As a member of the NASA Ocean Salinity Science Team (OSST), ESR provides validation of satellite derived ocean surface salinity using Argo and other in situ data. The goal of the Salinity Validation Data System (SVDS), is to provide systematic estimation and assessment of satellite sea surface salinity over the global ocean. Evaluation of SSS from NASA satellites Aquarius/SAC-D and SMAP (Soil Moister Active Passive ) has been completed for each dataset version and has helped reduce data biases and errors. Recognizing the importance of satellite SSS data for ocean and climate research and the need for a continuous SSS data record, ESR researchers build such data record from satellite L-band radiometer measurements. This record is known as Sea Surface Salinity Optimum Interpolation analysis or OISSS. The OISSS, an ongoing NASA OSST research project, combines observations from Aquarius/SAC-D, SMAP and SMOS satellite missions into a continuous and consistent, high-quality, long-term SSS data record. Long and continuous observations of SSS are required to help identify climate change, particularly the part caused by human activity, which can be slow and subtle. This is very important as SSS is inherently linked to the global freshwater cycle, a vital component of life on Earth. (learn more)

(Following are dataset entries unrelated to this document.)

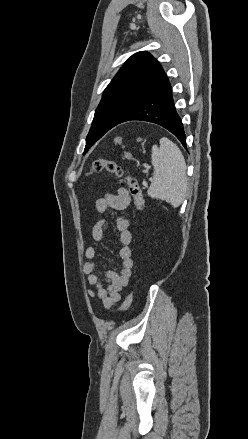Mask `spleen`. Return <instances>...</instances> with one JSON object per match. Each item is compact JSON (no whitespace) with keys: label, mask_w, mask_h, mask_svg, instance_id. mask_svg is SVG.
Segmentation results:
<instances>
[{"label":"spleen","mask_w":248,"mask_h":439,"mask_svg":"<svg viewBox=\"0 0 248 439\" xmlns=\"http://www.w3.org/2000/svg\"><path fill=\"white\" fill-rule=\"evenodd\" d=\"M159 143V148L152 147L154 174L147 194L176 208L182 204L187 192L185 159L178 146L168 138L162 137Z\"/></svg>","instance_id":"spleen-1"}]
</instances>
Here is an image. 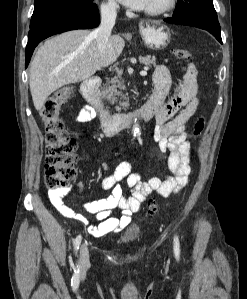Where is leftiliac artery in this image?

Watch a short animation demonstrating the SMAP spacecraft
Watch a short animation demonstrating the OISSS dataset
As part of the Ocean Vector Winds Science Team (OVWST), ESR scientists look to understand how winds drive the currents in the upper ocean. The Ocean Surface Current Analyses Real-time (OSCAR) project is an ongoing NASA funded research project at ESR that produces surface currents using ocean physics that rely entirely on satellite remotely sensed data: sea surface height, ocean vector winds, and sea surface temperature. A main research objective of the OSCAR project is to further our understanding of the mechanisms behind the transfer of momentum between the atmosphere and the ocean through the planetary boundary layer and in doing so improve the generation of surface currents by satellite sensed ocean vector winds.

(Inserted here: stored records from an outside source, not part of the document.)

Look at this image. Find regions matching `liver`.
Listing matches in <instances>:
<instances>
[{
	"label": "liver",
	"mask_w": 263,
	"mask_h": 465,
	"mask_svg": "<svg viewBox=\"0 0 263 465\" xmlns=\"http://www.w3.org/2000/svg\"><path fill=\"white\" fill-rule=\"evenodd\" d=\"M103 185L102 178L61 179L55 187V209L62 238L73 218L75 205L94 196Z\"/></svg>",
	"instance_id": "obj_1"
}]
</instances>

Check out this animation of Surface currents from OSCAR:
In collaboration with Reflective Earth, ESR scientists have developed tools to evaluate and monitor solar radiation management interventions aimed at mitigating the impacts of climate change on urban areas and reservoirs. Our tools use a combination of Sentinel-2 reflectance products and models of climatological insolation to determine the radiative impact of reflective surface paints in urban areas, and reflective covers for reservoirs. These quantitative evaluations will help underpin incentives and rewards for interventions that ethically mitigate the impacts of human-induced climate change.